● **Assigned task**
When you set down the entries, keep every word exactly as it is but drop the pictures.

● **Working data**
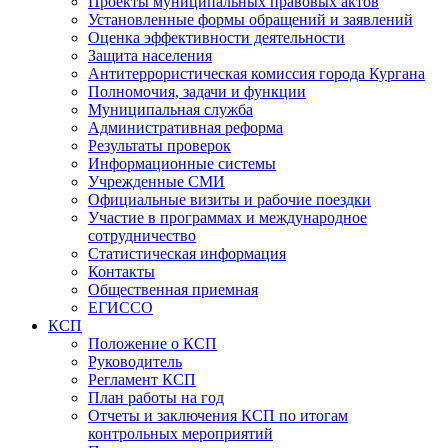
Проекты муниципальных правовых актов
Установленные формы обращений и заявлений
Оценка эффективности деятельности
Защита населения
Антитеррористическая комиссия города Кургана
Полномочия, задачи и функции
Муниципальная служба
Административная реформа
Результаты проверок
Информационные системы
Учрежденные СМИ
Официальные визиты и рабочие поездки
Участие в программах и международное
сотрудничество
Статистическая информация
Контакты
Общественная приемная
ЕГИССО
КСП
Положение о КСП
Руководитель
Регламент КСП
План работы на год
Отчеты и заключения КСП по итогам
контрольных мероприятий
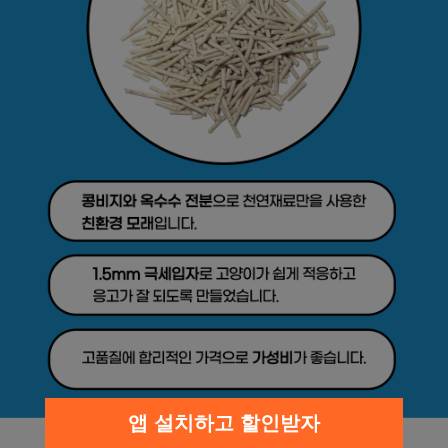
앱 설치하고 할인받자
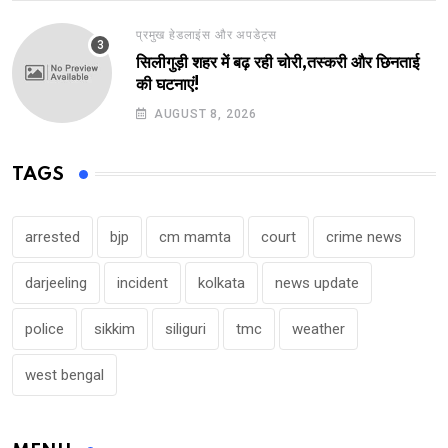
प्रमुख हेडलाइंस और अपडेट्स
सिलीगुड़ी शहर में बढ़ रही चोरी,तस्करी और छिनताई
की घटनाएं!
AUGUST 8, 2026
TAGS
arrested
bjp
cm mamta
court
crime news
darjeeling
incident
kolkata
news update
police
sikkim
siliguri
tmc
weather
west bengal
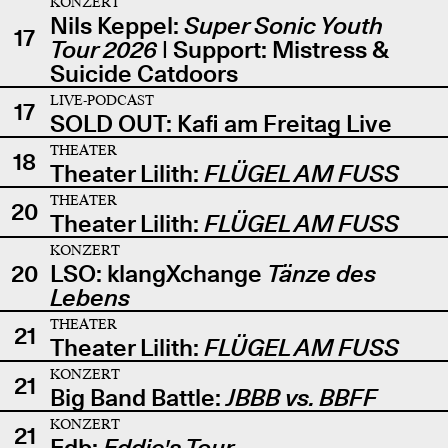
KONZERT
Nils Keppel:
Super Sonic Youth
17
Tour 2026
| Support: Mistress &
Suicide Catdoors
LIVE-PODCAST
17
SOLD OUT: Kafi am Freitag Live
THEATER
18
Theater Lilith:
FLÜGEL AM FUSS
THEATER
20
Theater Lilith:
FLÜGEL AM FUSS
KONZERT
20
LSO: klangXchange
Tänze des
Lebens
THEATER
21
Theater Lilith:
FLÜGEL AM FUSS
KONZERT
21
Big Band Battle:
JBBB vs. BBFF
KONZERT
21
Edb:
Eddie's Tour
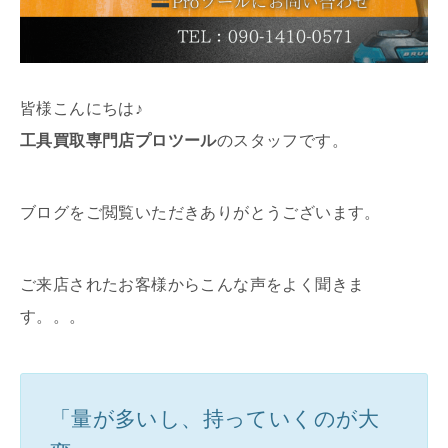
皆様こんにちは♪
工具買取専門店プロツール
のスタッフです。
ブログをご閲覧いただきありがとうございます。
ご来店されたお客様からこんな声をよく聞きま
す。。。
「量が多いし、持っていくのが大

● **The answer**
Проекты муниципальных правовых актов
Установленные формы обращений и заявлений
Оценка эффективности деятельности
Защита населения
Антитеррористическая комиссия города Кургана
Полномочия, задачи и функции
Муниципальная служба
Административная реформа
Результаты проверок
Информационные системы
Учрежденные СМИ
Официальные визиты и рабочие поездки
Участие в программах и международное
сотрудничество
Статистическая информация
Контакты
Общественная приемная
ЕГИССО
КСП
Положение о КСП
Руководитель
Регламент КСП
План работы на год
Отчеты и заключения КСП по итогам
контрольных мероприятий
앱 설치하고 할인받자
प्रमुख हेडलाइंस और अपडेट्स
सिलीगुड़ी शहर में बढ़ रही चोरी,तस्करी और छिनताई
की घटनाएं!
AUGUST 8, 2026
TAGS
arrested
bjp
cm mamta
court
crime news
darjeeling
incident
kolkata
news update
police
sikkim
siliguri
tmc
weather
west bengal
KONZERT
Nils Keppel:
Super Sonic Youth
17
Tour 2026
| Support: Mistress &
Suicide Catdoors
LIVE-PODCAST
17
SOLD OUT: Kafi am Freitag Live
THEATER
18
Theater Lilith:
FLÜGEL AM FUSS
THEATER
20
Theater Lilith:
FLÜGEL AM FUSS
KONZERT
20
LSO: klangXchange
Tänze des
Lebens
THEATER
21
Theater Lilith:
FLÜGEL AM FUSS
KONZERT
21
Big Band Battle:
JBBB vs. BBFF
KONZERT
21
Edb:
Eddie's Tour
皆様こんにちは♪
工具買取専門店プロツール
のスタッフです。
ブログをご閲覧いただきありがとうございます。
ご来店されたお客様からこんな声をよく聞きま
す。。。
「量が多いし、持っていくのが大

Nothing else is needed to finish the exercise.